Aim of the task:
An image-free reproduction of the data below is needed: print it exactly.

Entries taken from a collection

■ ■ ■ ■ ■ ■ ■

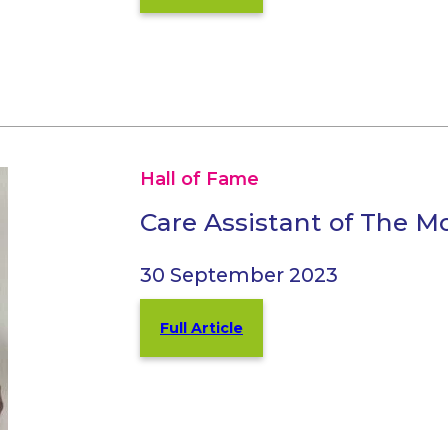
Hall of Fame
Care Assistant of The 
30 September 2023
Full Article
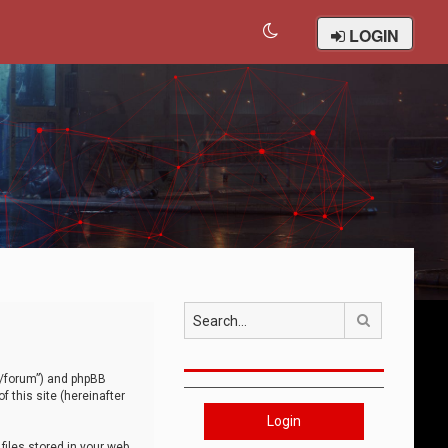
LOGIN
Search
om/forum”) and phpBB
 this site (hereinafter
Login
iles stored in your web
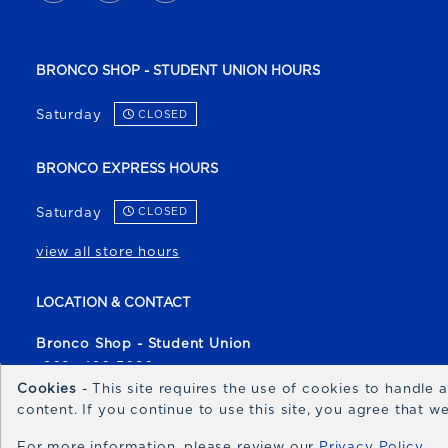
BRONCO SHOP - STUDENT UNION HOURS
Saturday
CLOSED
BRONCO EXPRESS HOURS
Saturday
CLOSED
view all store hours
LOCATION & CONTACT
Bronco Shop - Student Union
(208) 426-3080
Cookies
- This site requires the use of cookies to handle
broncoshop@boisestate.edu
content. If you continue to use this site, you agree that 
1700 University Drive
For more information, please review our
Privacy Policy
Boise
,
ID
83706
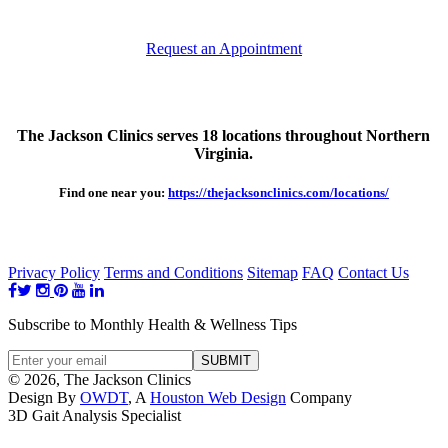
Request an Appointment
The Jackson Clinics serves 18 locations throughout Northern
Virginia.
Find one near you:
https://thejacksonclinics.com/locations/
Privacy Policy
Terms and Conditions
Sitemap
FAQ
Contact Us
Subscribe to Monthly Health & Wellness Tips
© 2026, The Jackson Clinics
Design By
OWDT
, A
Houston Web Design
Company
3D Gait Analysis Specialist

■ ■ ■ ■ ■ ■ ■

Expected answer:
Hall of Fame
Care Assistant of The 
30 September 2023
Full Article
LOGIN
Search
om/forum”) and phpBB
 this site (hereinafter
Login
iles stored in your web
BRONCO SHOP - STUDENT UNION HOURS
Saturday
CLOSED
BRONCO EXPRESS HOURS
Saturday
CLOSED
view all store hours
LOCATION & CONTACT
Bronco Shop - Student Union
(208) 426-3080
Cookies
- This site requires the use of cookies to handle
broncoshop@boisestate.edu
content. If you continue to use this site, you agree that 
1700 University Drive
For more information, please review our
Privacy Policy
Boise
,
ID
83706
Request an Appointment
The Jackson Clinics serves 18 locations throughout Northern
Virginia.
Find one near you:
https://thejacksonclinics.com/locations/
Privacy Policy
Terms and Conditions
Sitemap
FAQ
Contact Us
Subscribe to Monthly Health & Wellness Tips
© 2026, The Jackson Clinics
Design By
OWDT
, A
Houston Web Design
Company
3D Gait Analysis Specialist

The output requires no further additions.